RE: dbms_stats.gen_selmap
Date: Sat, 16 Dec 2017 21:17:58 -0500
Message-ID: <0aef01d376dd$5bcfa060$136ee120$_at_rsiz.com>
Hey. My friend Charley Muntz coded up the interpreter that ran on that computer. It ran navigation programs in about 15K bytes, so don’t complain they didn’t spit out the text version of the error alert.
Doh. I realize you were observing that perhaps now, with stray Gigs of memory all over the place, they might give you the text message…

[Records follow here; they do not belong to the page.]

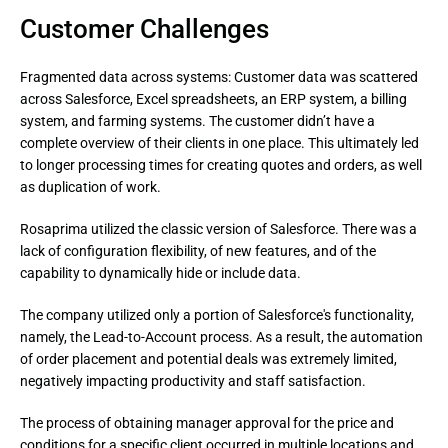
Customer Challenges
Fragmented data across systems: Customer data was scattered
across Salesforce, Excel spreadsheets, an ERP system, a billing
system, and farming systems. The customer didn’t have a
complete overview of their clients in one place. This ultimately led
to longer processing times for creating quotes and orders, as well
as duplication of work.
Rosaprima utilized the classic version of Salesforce. There was a 
lack of configuration flexibility, of new features, and of the 
capability to dynamically hide or include data.
The company utilized only a portion of Salesforce's functionality, 
namely, the Lead-to-Account process. As a result, the automation 
of order placement and potential deals was extremely limited, 
negatively impacting productivity and staff satisfaction.
The process of obtaining manager approval for the price and 
conditions for a specific client occurred in multiple locations and 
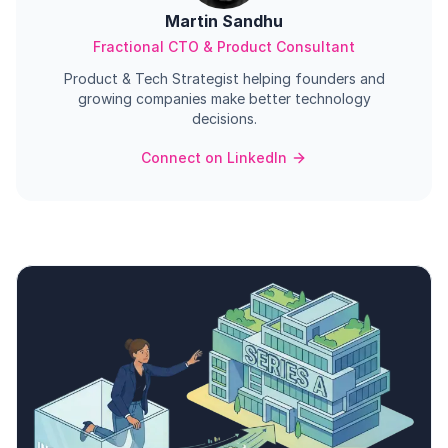
Martin Sandhu
Fractional CTO & Product Consultant
Product & Tech Strategist helping founders and
growing companies make better technology
decisions.
Connect on LinkedIn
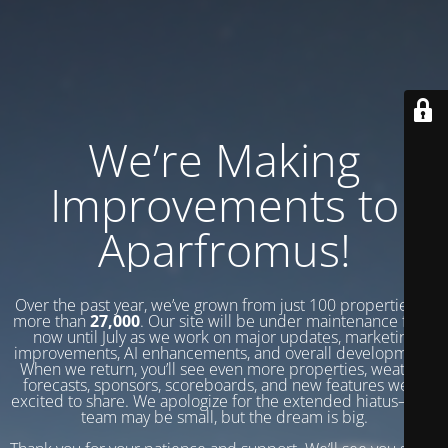
We’re Making
Improvements to
Aparfromus!
Over the past year, we’ve grown from just 100 properties to
more than
27,000
. Our site will be under maintenance from
now until July as we work on major updates, marketing
improvements, AI enhancements, and overall development.
When we return, you’ll see even more properties, weather
forecasts, sponsors, scoreboards, and new features we’re
excited to share. We apologize for the extended hiatus—our
team may be small, but the dream is big.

From: oracle-l-bounce_at_freelists.org [mailto:oracle-l-bounce_at_freelists.org] On Behalf Of Michael D O'Shea/Woodward Informatics Ltd
Sent: Saturday, December 16, 2017 1:43 PM
To: vishal_at_vishalgupta.com
Cc: martin.a.berger_at_gmail.com; Franck Pachot; Lothar Flatz; oracle-l_at_freelists.org
Subject: AW: dbms_stats.gen_selmap
1202
1202
1202
1202
1202
1202
1202
1202
1202
1202
1202
1202
1202
What is a 1202 alarm/error ?
Look it up in the documentation !
There was not the computer memory available in 1969 to code up and store a proper alarm/error message. About 50 years since Apollo 11, the Oracle binary coded trace level number remains about as informative as the 1202 error.
Goodness me.
Mike
Am 16.12.2017 um 18:40 schrieb Vishal Gupta <vishal_at_vishalgupta.com>:
Here are the trace level (upto 12.2 version).
Trace Levels
1 = use dbms_output.put_line instead of writing into trace file
2 = enable dbms_stat trace only at session level
4 = trace table stats
8 = trace index stats
16 = trace column stats
32 = trace auto stats – logs to sys.stats_target$_log
64 = trace scaling
128 = dump backtrace on error
256 = dubious stats detection
512 = auto stats job
1024 = parallel execution tracing
2048 = print query before execution
4096 = partition prune tracing
8192 = trace stat differences
- 11.1 onwards
16384 = trace extended column stats gathering
- 11.2.0.2 onwards
32768 = trace approximate NDV (number distinct values) gathering
- 12.1 onwards
65536 = Online trace
131072 = Automatic DOP trace
262144 = System statistics trace
- 12.2 onwards
524288 = Advisor trace
Regards,
Vishal Gupta
From: <mailto:oracle-l-bounce_at_freelists.org> oracle-l-bounce_at_freelists.org [ <mailto:oracle-l-bounce_at_freelists.org> mailto:oracle-l-bounce_at_freelists.org] On Behalf Of Martin Berger
Sent: 15 December 2017 22:24
To: Franck Pachot
Cc: Lothar Flatz; <mailto:oracle-l_at_freelists.org> oracle-l_at_freelists.org
Subject: Re: dbms_stats.gen_selmap
Lothar,
Did you try to trace the dbms_stats activities? Jared Still has documented some trace levels here:
<https://blog.pythian.com/options-for-tracing-oracle-dbms_stats/> https://blog.pythian.com/options-for-tracing-oracle-dbms_stats/
hth
Martin
2017-12-15 15:14 GMT+01:00 Franck Pachot < <mailto:franck_at_pachot.net> franck_at_pachot.net>:
Hi Lothar,
It seems related to online statistics gathering, which makes sense during an insert append.
Regards,
Franck.
On Fri, Dec 15, 2017 at 1:40 PM Lothar Flatz < <mailto:l.flatz_at_bluewin.ch> l.flatz_at_bluewin.ch> wrote:
We could trace it back to an insert /*+ append */. I did a little experiment. The call is actually related to dynamic statistics generation.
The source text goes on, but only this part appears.